[Page segmentation data]
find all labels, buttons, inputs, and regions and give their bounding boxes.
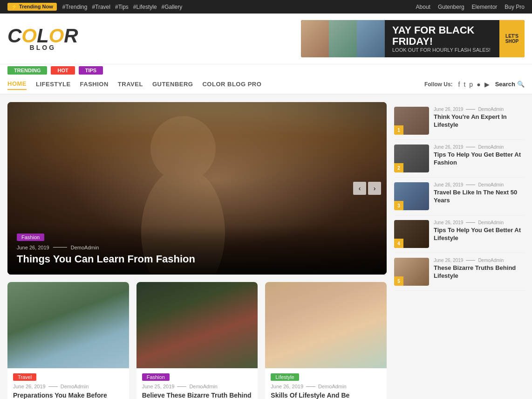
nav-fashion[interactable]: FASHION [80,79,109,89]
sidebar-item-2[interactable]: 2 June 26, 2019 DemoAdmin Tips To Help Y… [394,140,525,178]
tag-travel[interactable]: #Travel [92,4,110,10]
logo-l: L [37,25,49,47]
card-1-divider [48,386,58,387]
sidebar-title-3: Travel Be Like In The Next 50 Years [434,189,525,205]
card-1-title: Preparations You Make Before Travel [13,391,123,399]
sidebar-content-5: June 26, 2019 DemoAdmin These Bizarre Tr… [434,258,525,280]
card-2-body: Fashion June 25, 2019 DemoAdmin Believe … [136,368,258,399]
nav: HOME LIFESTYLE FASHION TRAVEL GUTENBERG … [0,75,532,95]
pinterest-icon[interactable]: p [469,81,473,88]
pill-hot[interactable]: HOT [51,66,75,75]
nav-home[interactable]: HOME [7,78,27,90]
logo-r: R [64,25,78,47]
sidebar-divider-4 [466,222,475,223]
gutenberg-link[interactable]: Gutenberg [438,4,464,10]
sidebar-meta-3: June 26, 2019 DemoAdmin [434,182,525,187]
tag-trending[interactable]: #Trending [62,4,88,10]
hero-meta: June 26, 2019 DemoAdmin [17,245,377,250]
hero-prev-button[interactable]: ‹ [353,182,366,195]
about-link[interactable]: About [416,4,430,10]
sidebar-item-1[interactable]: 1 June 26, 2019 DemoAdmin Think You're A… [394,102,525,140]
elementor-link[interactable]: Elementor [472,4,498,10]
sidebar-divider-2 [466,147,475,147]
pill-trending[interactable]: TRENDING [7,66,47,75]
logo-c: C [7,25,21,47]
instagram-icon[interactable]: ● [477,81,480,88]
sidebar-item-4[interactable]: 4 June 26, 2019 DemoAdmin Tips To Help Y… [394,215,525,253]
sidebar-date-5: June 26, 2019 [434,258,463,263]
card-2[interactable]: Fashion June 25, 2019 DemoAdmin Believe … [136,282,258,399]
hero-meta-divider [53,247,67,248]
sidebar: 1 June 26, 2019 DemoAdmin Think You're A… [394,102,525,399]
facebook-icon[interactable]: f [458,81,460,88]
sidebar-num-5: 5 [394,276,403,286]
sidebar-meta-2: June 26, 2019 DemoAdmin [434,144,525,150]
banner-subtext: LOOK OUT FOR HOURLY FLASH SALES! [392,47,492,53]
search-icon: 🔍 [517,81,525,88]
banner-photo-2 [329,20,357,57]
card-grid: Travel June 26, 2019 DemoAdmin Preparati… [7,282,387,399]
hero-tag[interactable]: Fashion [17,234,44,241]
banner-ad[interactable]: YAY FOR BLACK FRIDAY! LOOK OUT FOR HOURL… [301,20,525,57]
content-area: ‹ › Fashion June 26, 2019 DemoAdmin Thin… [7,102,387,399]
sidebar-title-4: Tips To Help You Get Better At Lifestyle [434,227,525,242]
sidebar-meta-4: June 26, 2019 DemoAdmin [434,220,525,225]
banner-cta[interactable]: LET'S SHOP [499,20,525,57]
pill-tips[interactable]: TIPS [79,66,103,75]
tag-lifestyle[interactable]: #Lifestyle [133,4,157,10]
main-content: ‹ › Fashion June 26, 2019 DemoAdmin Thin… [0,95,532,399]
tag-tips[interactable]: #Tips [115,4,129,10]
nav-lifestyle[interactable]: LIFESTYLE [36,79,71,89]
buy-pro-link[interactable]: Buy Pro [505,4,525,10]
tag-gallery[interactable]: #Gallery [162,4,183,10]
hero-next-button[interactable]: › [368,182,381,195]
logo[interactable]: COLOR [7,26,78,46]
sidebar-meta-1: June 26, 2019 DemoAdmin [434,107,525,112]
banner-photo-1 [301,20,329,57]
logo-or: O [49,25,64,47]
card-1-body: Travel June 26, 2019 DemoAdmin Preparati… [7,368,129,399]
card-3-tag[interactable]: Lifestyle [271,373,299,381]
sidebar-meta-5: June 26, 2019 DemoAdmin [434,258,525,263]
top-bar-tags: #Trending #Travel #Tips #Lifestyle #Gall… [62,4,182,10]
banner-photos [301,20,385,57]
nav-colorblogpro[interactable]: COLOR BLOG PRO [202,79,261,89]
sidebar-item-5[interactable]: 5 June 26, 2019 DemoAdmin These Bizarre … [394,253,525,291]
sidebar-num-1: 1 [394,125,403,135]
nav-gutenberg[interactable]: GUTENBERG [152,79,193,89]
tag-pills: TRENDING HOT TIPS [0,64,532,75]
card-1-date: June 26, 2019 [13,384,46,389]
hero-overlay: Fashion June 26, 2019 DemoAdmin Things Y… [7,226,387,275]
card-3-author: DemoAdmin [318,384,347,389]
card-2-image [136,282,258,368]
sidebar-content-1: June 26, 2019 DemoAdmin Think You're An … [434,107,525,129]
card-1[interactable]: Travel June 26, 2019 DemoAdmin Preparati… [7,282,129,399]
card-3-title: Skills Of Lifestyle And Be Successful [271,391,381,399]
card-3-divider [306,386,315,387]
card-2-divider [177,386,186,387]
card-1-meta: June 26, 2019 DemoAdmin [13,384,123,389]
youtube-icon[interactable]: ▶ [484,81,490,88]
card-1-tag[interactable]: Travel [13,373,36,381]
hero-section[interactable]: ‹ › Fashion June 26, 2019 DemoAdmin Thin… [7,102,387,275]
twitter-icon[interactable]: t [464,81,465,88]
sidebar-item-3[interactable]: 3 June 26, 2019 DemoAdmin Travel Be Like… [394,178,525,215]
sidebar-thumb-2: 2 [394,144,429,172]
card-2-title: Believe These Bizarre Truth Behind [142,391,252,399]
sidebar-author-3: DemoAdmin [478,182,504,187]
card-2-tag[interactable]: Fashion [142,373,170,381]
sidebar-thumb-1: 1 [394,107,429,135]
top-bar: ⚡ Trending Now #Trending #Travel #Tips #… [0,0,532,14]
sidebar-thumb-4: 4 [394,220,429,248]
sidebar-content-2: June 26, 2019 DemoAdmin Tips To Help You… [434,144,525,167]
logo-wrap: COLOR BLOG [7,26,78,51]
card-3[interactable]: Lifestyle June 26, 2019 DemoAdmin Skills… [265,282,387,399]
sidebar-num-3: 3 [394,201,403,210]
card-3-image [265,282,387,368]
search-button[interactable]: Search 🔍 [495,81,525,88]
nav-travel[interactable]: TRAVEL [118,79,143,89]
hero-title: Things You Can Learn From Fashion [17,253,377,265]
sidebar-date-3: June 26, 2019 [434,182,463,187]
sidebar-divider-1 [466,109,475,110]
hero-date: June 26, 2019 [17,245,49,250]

--

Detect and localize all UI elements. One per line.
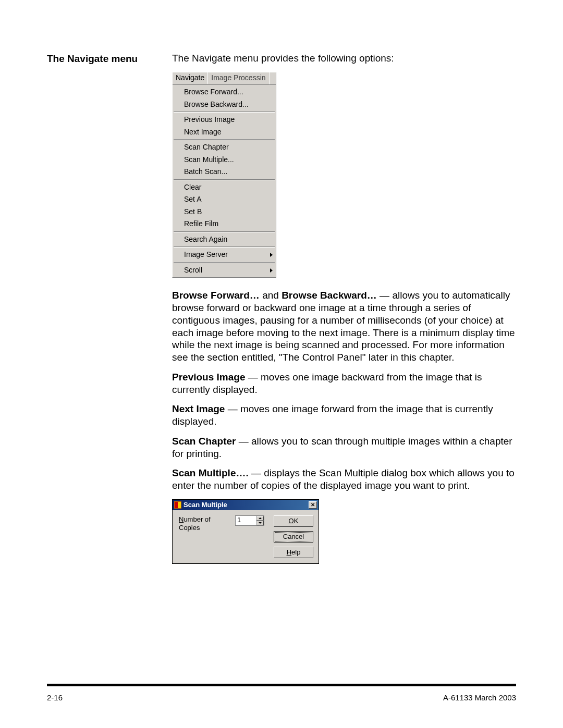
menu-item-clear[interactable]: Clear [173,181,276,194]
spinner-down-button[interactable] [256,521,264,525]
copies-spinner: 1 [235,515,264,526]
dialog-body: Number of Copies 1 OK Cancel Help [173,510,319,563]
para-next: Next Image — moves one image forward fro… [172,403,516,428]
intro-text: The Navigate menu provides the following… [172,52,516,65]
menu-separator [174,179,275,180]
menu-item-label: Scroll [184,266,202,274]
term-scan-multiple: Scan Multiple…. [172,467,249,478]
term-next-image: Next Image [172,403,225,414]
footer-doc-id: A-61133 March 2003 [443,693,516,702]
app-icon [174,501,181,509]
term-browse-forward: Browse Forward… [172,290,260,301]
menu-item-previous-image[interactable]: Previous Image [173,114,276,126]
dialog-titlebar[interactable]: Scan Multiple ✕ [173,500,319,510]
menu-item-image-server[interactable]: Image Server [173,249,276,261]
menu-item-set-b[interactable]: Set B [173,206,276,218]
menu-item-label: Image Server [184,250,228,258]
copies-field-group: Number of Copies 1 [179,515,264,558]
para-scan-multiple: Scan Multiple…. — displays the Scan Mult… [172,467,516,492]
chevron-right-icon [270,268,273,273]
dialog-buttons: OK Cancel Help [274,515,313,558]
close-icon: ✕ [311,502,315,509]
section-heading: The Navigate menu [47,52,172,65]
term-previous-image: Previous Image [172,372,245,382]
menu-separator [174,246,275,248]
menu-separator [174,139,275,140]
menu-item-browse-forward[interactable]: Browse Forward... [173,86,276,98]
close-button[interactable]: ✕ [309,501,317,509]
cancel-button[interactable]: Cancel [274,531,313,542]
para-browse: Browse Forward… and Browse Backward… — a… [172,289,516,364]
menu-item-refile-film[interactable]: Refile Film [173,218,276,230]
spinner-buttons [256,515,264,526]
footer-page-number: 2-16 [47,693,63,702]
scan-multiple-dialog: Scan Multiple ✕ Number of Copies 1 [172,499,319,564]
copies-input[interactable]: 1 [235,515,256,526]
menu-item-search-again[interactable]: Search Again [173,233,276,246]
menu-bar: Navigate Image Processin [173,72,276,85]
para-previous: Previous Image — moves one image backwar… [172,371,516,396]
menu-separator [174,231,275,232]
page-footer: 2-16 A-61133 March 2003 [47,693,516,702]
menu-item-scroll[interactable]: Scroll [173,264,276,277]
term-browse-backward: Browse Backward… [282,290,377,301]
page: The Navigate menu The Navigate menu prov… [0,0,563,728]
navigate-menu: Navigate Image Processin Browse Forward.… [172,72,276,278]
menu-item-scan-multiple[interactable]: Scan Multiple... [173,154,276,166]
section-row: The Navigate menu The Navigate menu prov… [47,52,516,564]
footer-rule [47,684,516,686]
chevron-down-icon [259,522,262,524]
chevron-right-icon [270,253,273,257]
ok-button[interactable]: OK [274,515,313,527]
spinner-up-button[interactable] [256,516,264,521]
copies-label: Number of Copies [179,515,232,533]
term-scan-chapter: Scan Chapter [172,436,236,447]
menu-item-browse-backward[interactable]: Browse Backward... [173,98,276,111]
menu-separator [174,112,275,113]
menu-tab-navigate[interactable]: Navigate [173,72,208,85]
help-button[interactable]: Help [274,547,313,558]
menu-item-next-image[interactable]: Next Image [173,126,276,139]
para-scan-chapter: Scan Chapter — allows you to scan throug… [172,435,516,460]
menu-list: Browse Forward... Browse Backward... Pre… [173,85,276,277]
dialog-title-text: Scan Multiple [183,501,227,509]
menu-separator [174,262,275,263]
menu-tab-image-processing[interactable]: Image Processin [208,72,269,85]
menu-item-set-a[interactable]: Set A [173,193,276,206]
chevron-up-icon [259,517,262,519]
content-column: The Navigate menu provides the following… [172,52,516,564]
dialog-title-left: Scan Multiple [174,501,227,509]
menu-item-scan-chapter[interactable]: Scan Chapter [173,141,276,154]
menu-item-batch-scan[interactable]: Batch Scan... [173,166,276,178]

==

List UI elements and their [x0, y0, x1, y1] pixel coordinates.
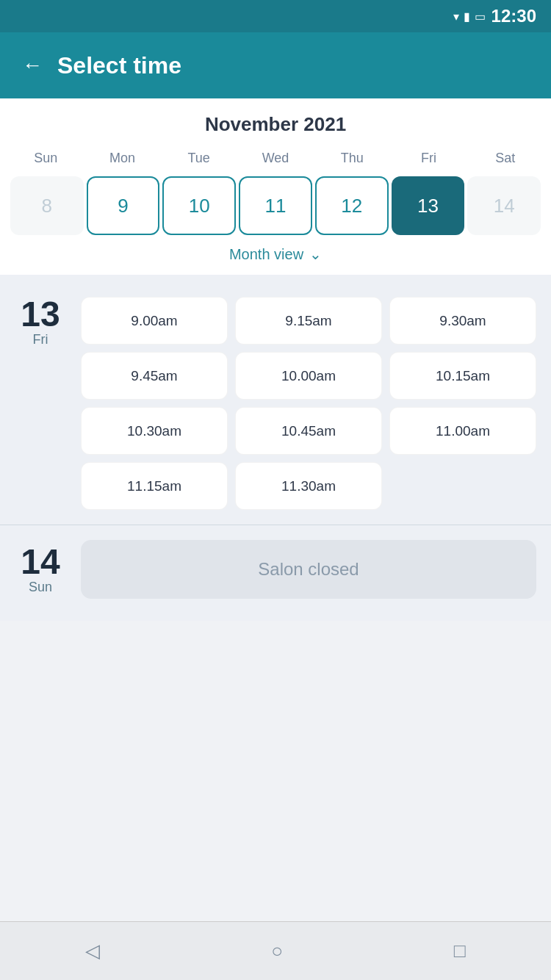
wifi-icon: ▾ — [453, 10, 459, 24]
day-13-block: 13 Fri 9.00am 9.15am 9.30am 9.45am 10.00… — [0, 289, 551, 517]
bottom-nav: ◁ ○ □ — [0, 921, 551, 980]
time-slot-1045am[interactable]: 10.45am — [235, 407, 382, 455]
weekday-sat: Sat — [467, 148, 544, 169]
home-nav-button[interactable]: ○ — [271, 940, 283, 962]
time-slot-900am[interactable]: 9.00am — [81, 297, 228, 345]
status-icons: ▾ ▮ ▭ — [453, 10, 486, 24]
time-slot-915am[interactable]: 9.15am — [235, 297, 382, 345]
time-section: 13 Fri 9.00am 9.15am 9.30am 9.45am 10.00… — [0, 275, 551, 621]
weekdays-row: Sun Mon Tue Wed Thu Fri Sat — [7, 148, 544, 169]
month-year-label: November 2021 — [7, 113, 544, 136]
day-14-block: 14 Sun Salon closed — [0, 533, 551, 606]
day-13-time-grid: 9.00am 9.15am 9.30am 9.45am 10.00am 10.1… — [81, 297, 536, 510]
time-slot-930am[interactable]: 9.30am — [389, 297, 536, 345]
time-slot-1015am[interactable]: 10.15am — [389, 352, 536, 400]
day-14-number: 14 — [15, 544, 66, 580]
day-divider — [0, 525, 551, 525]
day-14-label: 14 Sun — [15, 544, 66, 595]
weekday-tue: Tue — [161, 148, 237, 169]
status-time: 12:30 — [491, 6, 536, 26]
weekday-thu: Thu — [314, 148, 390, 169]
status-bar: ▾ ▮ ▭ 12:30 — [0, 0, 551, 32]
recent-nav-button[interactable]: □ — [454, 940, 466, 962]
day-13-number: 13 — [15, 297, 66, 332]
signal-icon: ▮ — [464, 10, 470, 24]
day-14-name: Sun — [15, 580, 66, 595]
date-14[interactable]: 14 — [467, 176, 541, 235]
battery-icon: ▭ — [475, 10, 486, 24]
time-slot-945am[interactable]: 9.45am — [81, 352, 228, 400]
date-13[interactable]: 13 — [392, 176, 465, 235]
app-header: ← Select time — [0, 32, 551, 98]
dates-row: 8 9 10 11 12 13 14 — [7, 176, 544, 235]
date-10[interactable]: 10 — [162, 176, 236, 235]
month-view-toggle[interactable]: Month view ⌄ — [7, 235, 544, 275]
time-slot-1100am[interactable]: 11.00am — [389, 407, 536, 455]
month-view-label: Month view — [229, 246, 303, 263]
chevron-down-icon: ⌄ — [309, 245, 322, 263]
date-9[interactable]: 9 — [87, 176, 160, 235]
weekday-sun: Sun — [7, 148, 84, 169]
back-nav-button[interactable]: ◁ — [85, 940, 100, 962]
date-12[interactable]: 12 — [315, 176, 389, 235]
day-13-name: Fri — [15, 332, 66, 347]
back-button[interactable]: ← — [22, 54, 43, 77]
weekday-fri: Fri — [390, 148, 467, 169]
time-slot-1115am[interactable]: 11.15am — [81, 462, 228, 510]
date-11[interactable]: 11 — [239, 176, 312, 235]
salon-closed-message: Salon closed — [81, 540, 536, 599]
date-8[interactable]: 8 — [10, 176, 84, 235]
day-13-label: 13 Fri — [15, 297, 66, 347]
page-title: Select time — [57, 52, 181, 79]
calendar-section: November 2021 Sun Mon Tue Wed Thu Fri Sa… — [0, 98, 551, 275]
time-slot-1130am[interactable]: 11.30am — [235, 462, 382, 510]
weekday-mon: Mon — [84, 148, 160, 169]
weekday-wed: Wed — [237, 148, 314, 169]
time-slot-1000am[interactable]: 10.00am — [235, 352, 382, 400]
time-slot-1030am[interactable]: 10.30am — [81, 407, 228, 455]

* _EXERCISE_:
Pull out every line holding "footer" from the records above, and copy it.

* _EXPECTED OUTPUT_:
footer-doc-id: A-61133 March 2003 [443,693,516,702]
footer-page-number: 2-16 [47,693,63,702]
page-footer: 2-16 A-61133 March 2003 [47,693,516,702]
footer-rule [47,684,516,686]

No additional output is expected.